Jora’h runzelte die Stirn, als er den phosphoreszierenden Totenkopf betrachtete, dazu entschlossen, sich aus seiner verfahrenen Situation zu befreien. Er spürte einen plötzlichen kalten Hauch und hörte fernes Flüstern, wandte sich den Knochen seiner Vorgänger zu. »Ja, Vater, ich werde meinem Volk dienen und es durch alle Krisen führen, wie es meine Pflicht gebietet. Aber dein Weg ist nicht der einzige. Wenn ich eine andere Lösung finde, verlasse ich diesen Pfad.«

Sein Sohn Zan’nh, der jetzt die Aufgaben des Adar wahrnahm, hatte eine Analyse in Hinsicht auf die gegenwärtigen Ekti-Vorräte übermittelt, und es betrübte den Weisen Imperator festzustellen, wie schnell sie zur Neige gingen. Das Reich brauchte Treibstoff für den Sternenantrieb. Die Vorräte mussten erneuert werden.

Zan’nh würde das Kommando über die Solare Marine bald offiziell übernehmen. Sein Vorgänger und Mentor Adar Kori’nh war zusammen mit vielen anderen bei einem selbstmörderischen Angriff auf Qronha 3 ums Leben gekommen. Alles deutete darauf hin, dass die Hydroger von jenem Planeten vertrieben worden waren, und wenn das stimmte, konnte in der Atmosphäre von Qronha 3 Ekti produziert werden – bis die Hydroger zurückkehrten.
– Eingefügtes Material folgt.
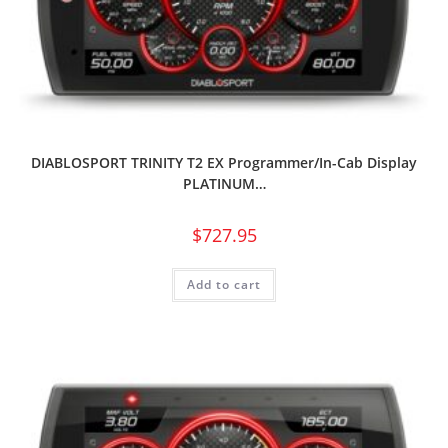
DIABLOSPORT TRINITY T2 EX Programmer/In-Cab Display
PLATINUM…
$
727.95
Add to cart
Wenigstens diese Maßnahme konnte er ergreifen. Das Reich sah sich Herausforderungen gegenüber, die Jora’h zwangen, große Risiken einzugehen. Aber noch schlimmer wäre es gewesen, überhaupt nichts zu versuchen.

Als er sich von den leuchtenden Knochen abwandte und den wenig hilfreichen Totenköpfen seiner Vorgänger keine Beachtung mehr schenkte, fühlte Jora’h Zuversicht angesichts der getroffenen Entscheidung. Wenn die Hydroger aus den Tiefen von Qronha 3 verschwunden waren, konnte er Zan’nh anweisen, eine der großen Himmelsminen zusammenzubauen und mit einer vollen Crew aus Ildiranern des Ektisammler-Geschlechts zum Gasriesen zu fliegen. Das war ein positiver Schritt – ein weiterer Sieg, ermöglicht durch den heldenhaften Tod von Adar Kori’nh.

Mit einem grimmigen Lächeln verließ Jora’h das Ossarium und rief nach seinem Sohn Zan’nh.